§ **Exercise details**
Exactly as written, transcribe the data from its opening line through the line containing "maio 21, 2025". Leave every picture out.

§ **Source data**

::::

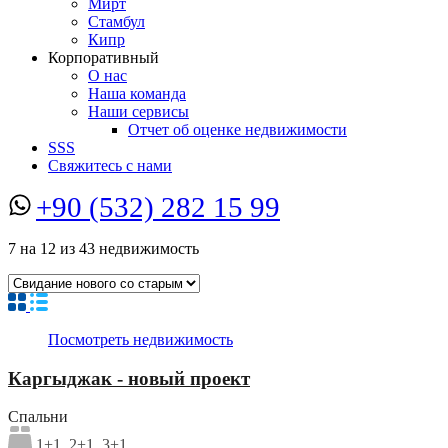
Мирт
Стамбул
Кипр
Корпоративный
О нас
Наша команда
Наши сервисы
Отчет об оценке недвижимости
SSS
Свяжитесь с нами
+90 (532) 282 15 99
7
на
12
из
43
недвижимость
Посмотреть недвижимость
Каргыджак - новый проект
Спальни
1+1, 2+1, 3+1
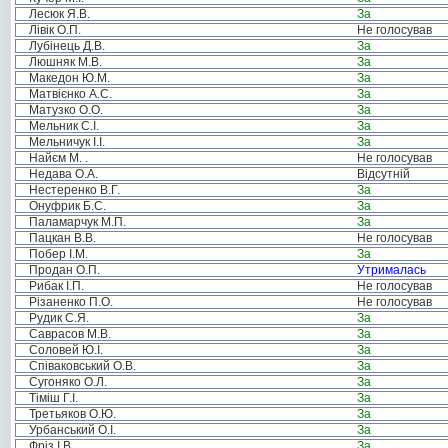
Лесюк Я.В.
За
Лівік О.П.
Не голосував
Лубінець Д.В.
За
Люшняк М.В.
За
Македон Ю.М.
За
Матвієнко А.С.
За
Матузко О.О.
За
Мельник С.І.
За
Мельничук І.І.
За
Найєм М. .
Не голосував
Недава О.А.
Відсутній
Нестеренко В.Г.
За
Онуфрик Б.С.
За
Паламарчук М.П.
За
Пацкан В.В.
Не голосував
Побер І.М.
За
Продан О.П.
Утрималась
Рибак І.П.
Не голосував
Різаненко П.О.
Не голосував
Рудик С.Я.
За
Саврасов М.В.
За
Соловей Ю.І.
За
Співаковський О.В.
За
Сугоняко О.Л.
За
Тіміш Г.І.
За
Третьяков О.Ю.
За
Урбанський О.І.
За
Фріз І.В.
За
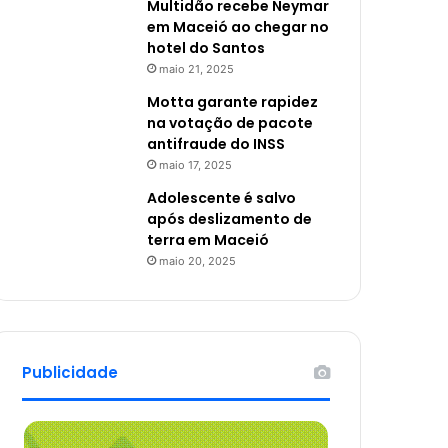
Multidão recebe Neymar
em Maceió ao chegar no
hotel do Santos
maio 21, 2025
Motta garante rapidez
na votação de pacote
antifraude do INSS
maio 17, 2025
Adolescente é salvo
após deslizamento de
terra em Maceió
maio 20, 2025
Publicidade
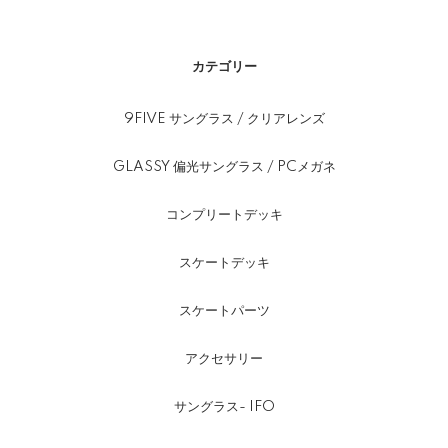
カテゴリー
9FIVE サングラス / クリアレンズ
GLASSY 偏光サングラス / PCメガネ
コンプリートデッキ
スケートデッキ
スケートパーツ
アクセサリー
サングラス- IFO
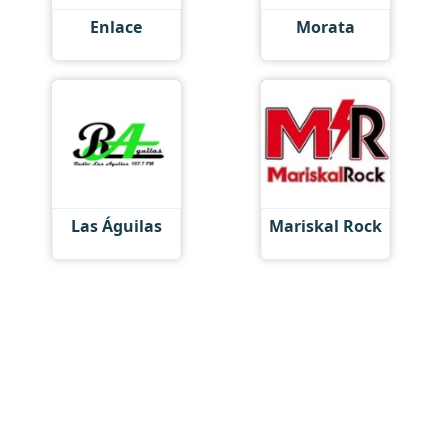
Enlace
Morata
Las Águilas
Mariskal Rock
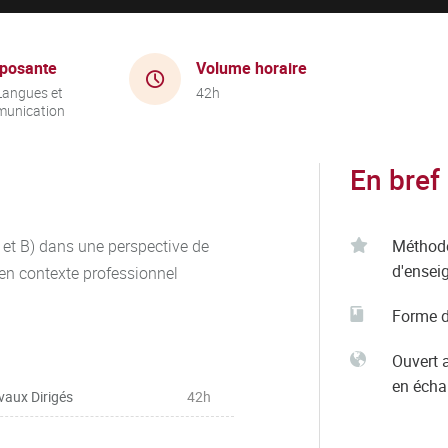
posante
Volume horaire
Langues et
42h
unication
En bref
 et B) dans une perspective de
Méthod
d'ensei
 en contexte professionnel
Forme d
Ouvert 
en éch
vaux Dirigés
42h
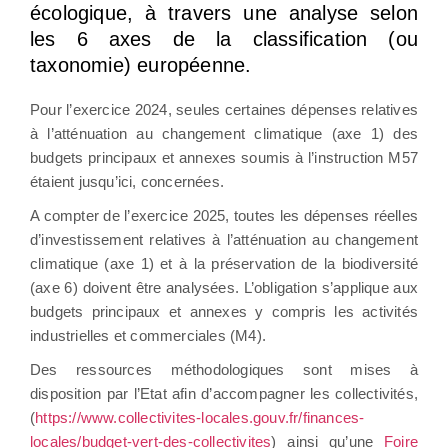
écologique, à travers une analyse selon
les 6 axes de la classification (ou
taxonomie) européenne.
Pour l’exercice 2024, seules certaines dépenses relatives
à l’atténuation au changement climatique (axe 1) des
budgets principaux et annexes soumis à l’instruction M57
étaient jusqu’ici, concernées.
A compter de l’exercice 2025, toutes les dépenses réelles
d’investissement relatives à l’atténuation au changement
climatique (axe 1) et à la préservation de la biodiversité
(axe 6) doivent être analysées. L’obligation s’applique aux
budgets principaux et annexes y compris les activités
industrielles et commerciales (M4).
Des ressources méthodologiques sont mises à
disposition par l’Etat afin d’accompagner les collectivités,
(
https://www.collectivites-locales.gouv.fr/finances-
locales/budget-vert-des-collectivites
) ainsi qu’une
Foire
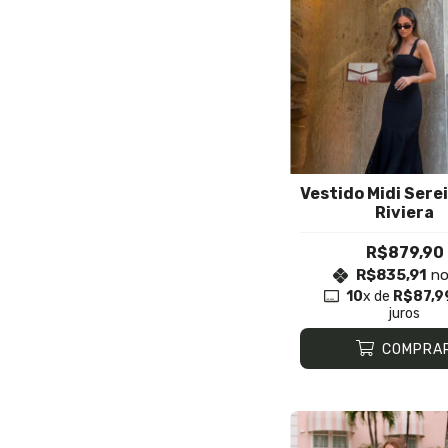
Vestido Midi Sere
Riviera
R$879,90
R$835,91
no
10
x de
R$87,9
juros
COMPRA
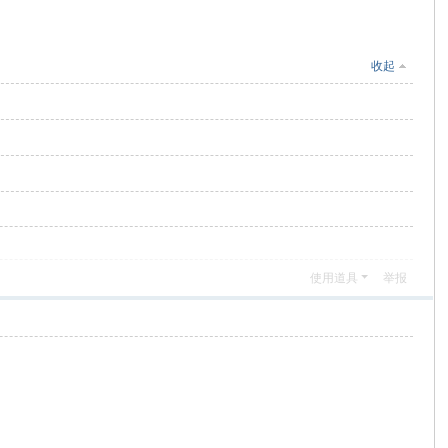
收起
使用道具
举报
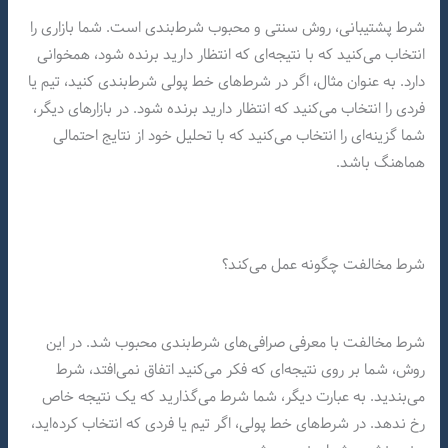
شرط پشتیبانی، روش سنتی و محبوب شرط‌بندی است. شما بازاری را
انتخاب می‌کنید که با نتیجه‌ای که انتظار دارید برنده شود، همخوانی
دارد. به عنوان مثال، اگر در شرط‌های خط پولی شرط‌بندی کنید، تیم یا
فردی را انتخاب می‌کنید که انتظار دارید برنده شود. در بازارهای دیگر،
شما گزینه‌ای را انتخاب می‌کنید که با تحلیل خود از نتایج احتمالی
هماهنگ باشد.
شرط مخالفت چگونه عمل می‌کند؟
شرط مخالفت با معرفی صرافی‌های شرط‌بندی محبوب شد. در این
روش، شما بر روی نتیجه‌ای که فکر می‌کنید اتفاق نمی‌افتد، شرط
می‌بندید. به عبارت دیگر، شما شرط می‌گذارید که یک نتیجه خاص
رخ ندهد. در شرط‌های خط پولی، اگر تیم یا فردی که انتخاب کرده‌اید،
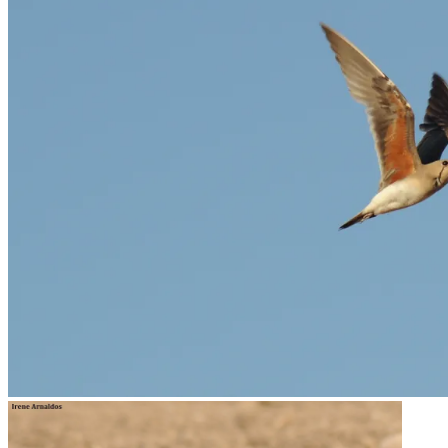
Canastera común adulta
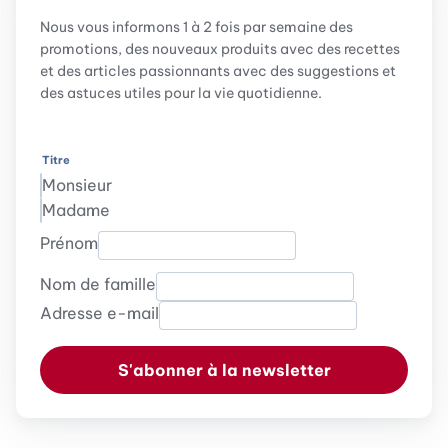
Nous vous informons 1 à 2 fois par semaine des
promotions, des nouveaux produits avec des recettes
et des articles passionnants avec des suggestions et
des astuces utiles pour la vie quotidienne.
Titre
Monsieur
Madame
Prénom
Nom de famille
Adresse e-mail
S'abonner à la newsletter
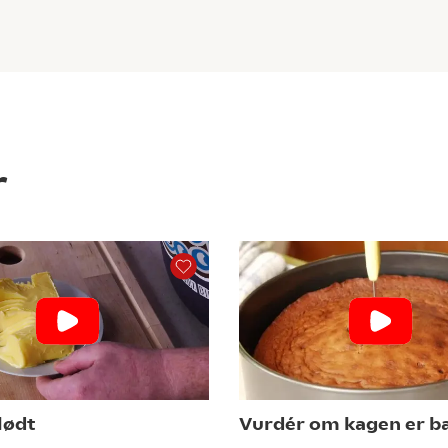
r
lødt
Vurdér om kagen er b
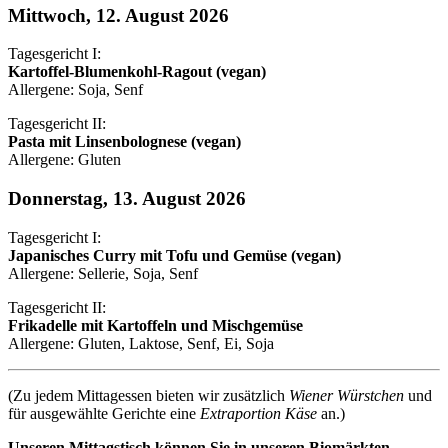
Mittwoch, 12. August 2026
Tagesgericht I:
Kartoffel-Blumenkohl-Ragout (vegan)
Allergene: Soja, Senf
Tagesgericht II:
Pasta mit Linsenbolognese (vegan)
Allergene: Gluten
Donnerstag, 13. August 2026
Tagesgericht I:
Japanisches Curry mit Tofu und Gemüse (vegan)
Allergene: Sellerie, Soja, Senf
Tagesgericht II:
Frikadelle mit Kartoffeln und Mischgemüse
Allergene: Gluten, Laktose, Senf, Ei, Soja
(Zu jedem Mittagessen bieten wir zusätzlich
Wiener Würstchen
und
für ausgewählte Gerichte eine
Extraportion Käse
an.)
Unseren Mittagstisch können Sie in unseren Biomärkten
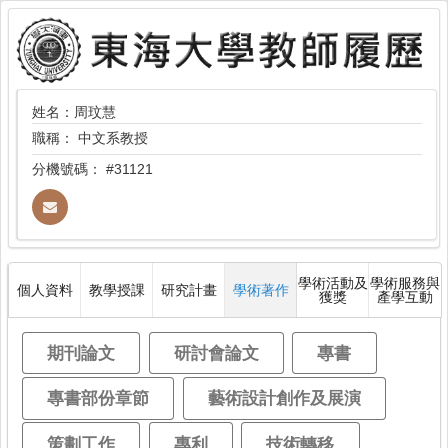
姓名：周玟慧
職稱：
中文系教授
分機號碼：
#31121
學術活動及
學術服務與
個人資料
教學授課
研究計畫
學術著作
獲獎
產學互動
期刊論文
研討會論文
專書
專書部份章節
藝術設計創作及展演
策劃工作
專利
技術轉移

::::

§ **Answer for this exercise**
Мирт
Стамбул
Кипр
Корпоративный
О нас
Наша команда
Наши сервисы
Отчет об оценке недвижимости
SSS
Свяжитесь с нами
+90 (532) 282 15 99
7
на
12
из
43
недвижимость
Посмотреть недвижимость
Каргыджак - новый проект
Спальни
1+1, 2+1, 3+1
Лесюк Я.В.
За
Лівік О.П.
Не голосував
Лубінець Д.В.
За
Люшняк М.В.
За
Македон Ю.М.
За
Матвієнко А.С.
За
Матузко О.О.
За
Мельник С.І.
За
Мельничук І.І.
За
Найєм М. .
Не голосував
Недава О.А.
Відсутній
Нестеренко В.Г.
За
Онуфрик Б.С.
За
Паламарчук М.П.
За
Пацкан В.В.
Не голосував
Побер І.М.
За
Продан О.П.
Утрималась
Рибак І.П.
Не голосував
Різаненко П.О.
Не голосував
Рудик С.Я.
За
Саврасов М.В.
За
Соловей Ю.І.
За
Співаковський О.В.
За
Сугоняко О.Л.
За
Тіміш Г.І.
За
Третьяков О.Ю.
За
Урбанський О.І.
За
Фріз І.В.
За
Multidão recebe Neymar
em Maceió ao chegar no
hotel do Santos
maio 21, 2025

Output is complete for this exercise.